Given information Block Start

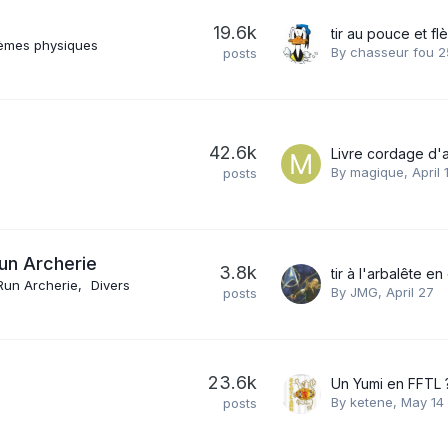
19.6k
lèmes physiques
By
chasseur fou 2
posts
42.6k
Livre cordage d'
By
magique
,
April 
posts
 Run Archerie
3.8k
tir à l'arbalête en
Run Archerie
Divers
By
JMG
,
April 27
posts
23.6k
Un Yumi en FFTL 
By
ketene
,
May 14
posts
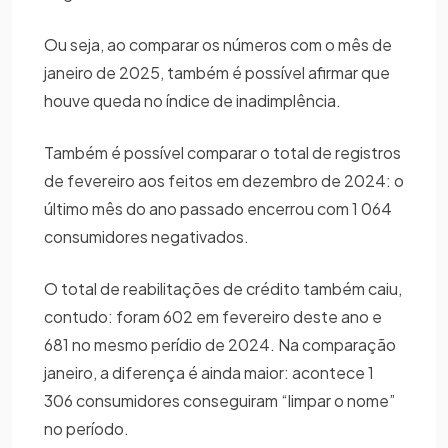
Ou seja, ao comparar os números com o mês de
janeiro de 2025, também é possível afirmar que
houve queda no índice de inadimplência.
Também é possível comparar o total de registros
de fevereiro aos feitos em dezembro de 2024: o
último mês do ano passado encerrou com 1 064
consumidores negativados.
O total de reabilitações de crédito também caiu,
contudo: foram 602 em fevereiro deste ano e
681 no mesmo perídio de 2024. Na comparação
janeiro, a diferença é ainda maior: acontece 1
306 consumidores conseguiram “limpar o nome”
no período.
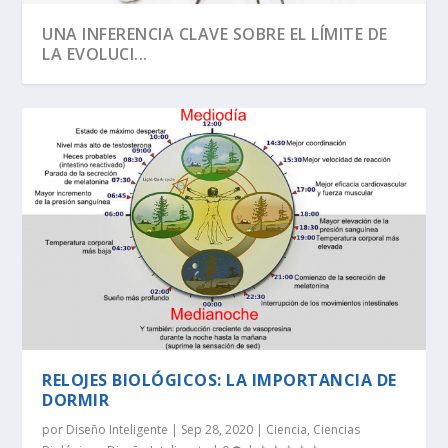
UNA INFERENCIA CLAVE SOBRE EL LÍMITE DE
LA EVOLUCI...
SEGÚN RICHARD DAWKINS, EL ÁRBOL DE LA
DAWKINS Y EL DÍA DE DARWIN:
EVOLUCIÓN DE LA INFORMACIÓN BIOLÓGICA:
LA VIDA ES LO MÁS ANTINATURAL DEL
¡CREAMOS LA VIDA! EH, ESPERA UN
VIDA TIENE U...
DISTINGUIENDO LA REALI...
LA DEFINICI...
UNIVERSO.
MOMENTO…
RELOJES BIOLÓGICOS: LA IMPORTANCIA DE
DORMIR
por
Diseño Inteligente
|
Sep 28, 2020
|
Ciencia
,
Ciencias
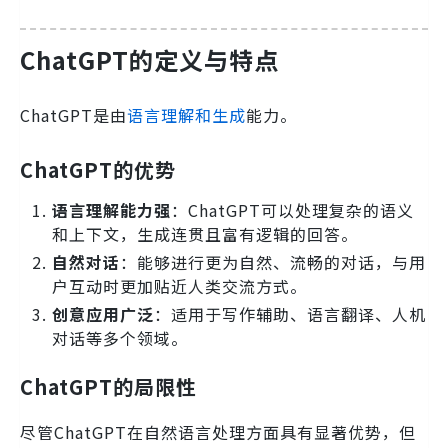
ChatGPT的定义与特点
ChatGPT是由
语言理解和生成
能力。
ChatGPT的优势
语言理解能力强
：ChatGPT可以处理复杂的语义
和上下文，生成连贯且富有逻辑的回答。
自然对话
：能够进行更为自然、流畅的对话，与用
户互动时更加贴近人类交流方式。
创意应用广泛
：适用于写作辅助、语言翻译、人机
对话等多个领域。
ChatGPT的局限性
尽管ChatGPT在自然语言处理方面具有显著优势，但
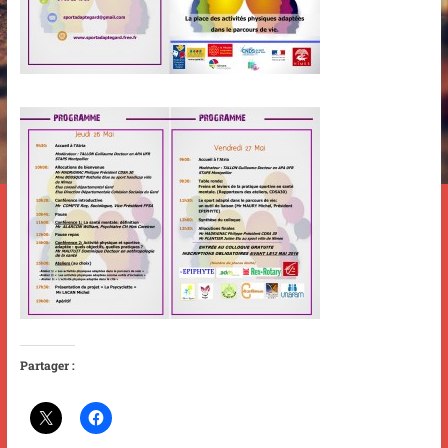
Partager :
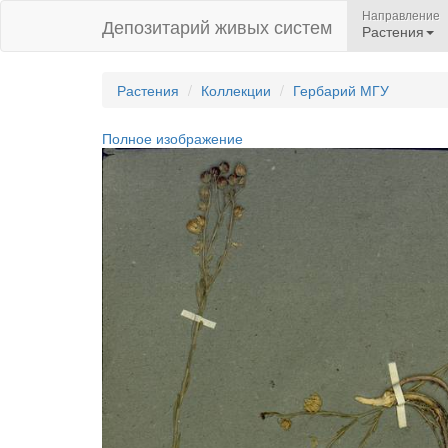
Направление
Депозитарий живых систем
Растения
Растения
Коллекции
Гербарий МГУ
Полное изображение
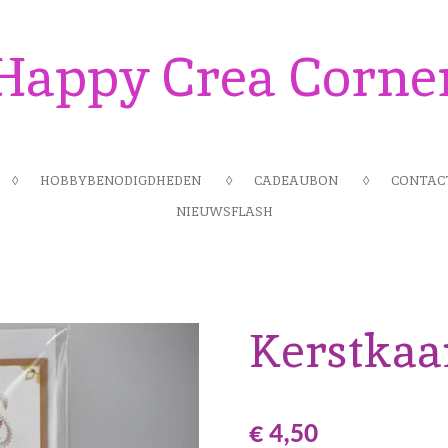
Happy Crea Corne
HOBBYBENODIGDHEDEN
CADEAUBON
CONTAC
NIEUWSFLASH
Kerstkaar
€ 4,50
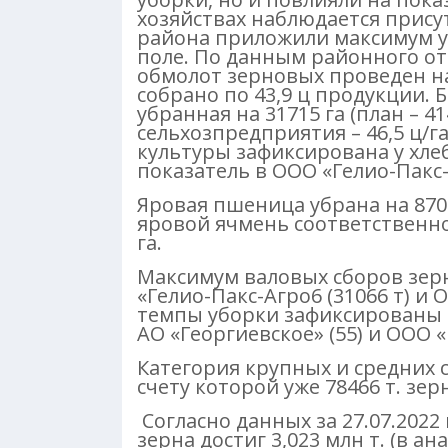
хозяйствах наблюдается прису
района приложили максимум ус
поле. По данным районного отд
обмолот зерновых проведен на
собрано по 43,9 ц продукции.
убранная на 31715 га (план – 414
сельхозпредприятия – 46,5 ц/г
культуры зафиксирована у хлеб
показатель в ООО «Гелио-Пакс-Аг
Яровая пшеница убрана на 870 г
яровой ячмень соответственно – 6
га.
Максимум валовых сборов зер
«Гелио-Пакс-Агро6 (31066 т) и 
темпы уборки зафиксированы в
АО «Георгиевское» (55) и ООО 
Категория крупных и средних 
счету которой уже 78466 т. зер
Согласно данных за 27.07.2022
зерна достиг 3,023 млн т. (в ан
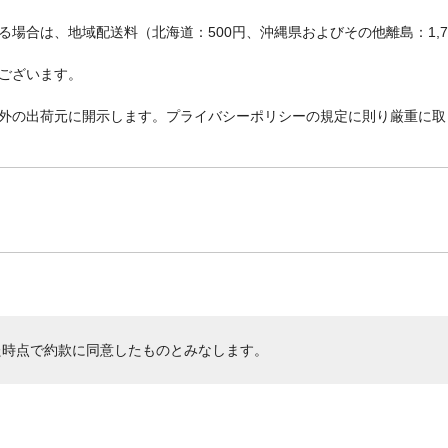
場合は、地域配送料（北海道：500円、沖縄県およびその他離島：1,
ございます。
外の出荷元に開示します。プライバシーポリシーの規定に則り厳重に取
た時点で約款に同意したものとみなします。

Given information Block End

### Goal of the exercise
Which lines above hold the word "consumidores"? Copy each of them.

### Final answer
consumidores negativados.
306 consumidores conseguiram “limpar o nome”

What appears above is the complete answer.